→ **Task instructions**: Go through the listing below and repeat it exactly, omitting each picture.

----------

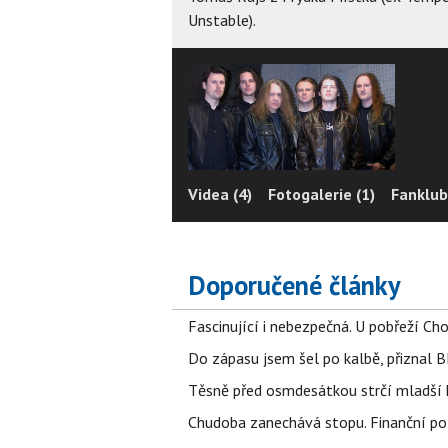
Unstable).
Videa (4)
Fotogalerie (1)
Fanklub
Doporučené články
Fascinující i nebezpečná. U pobřeží Ch
Do zápasu jsem šel po kalbě, přiznal
Těsně před osmdesátkou strčí mladší k
Chudoba zanechává stopu. Finanční pot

----------

→ **Written answer**:
Unstable).
Videa (4)
Fotogalerie (1)
Fanklub
Doporučené články
Fascinující i nebezpečná. U pobřeží Ch
Do zápasu jsem šel po kalbě, přiznal
Těsně před osmdesátkou strčí mladší k
Chudoba zanechává stopu. Finanční pot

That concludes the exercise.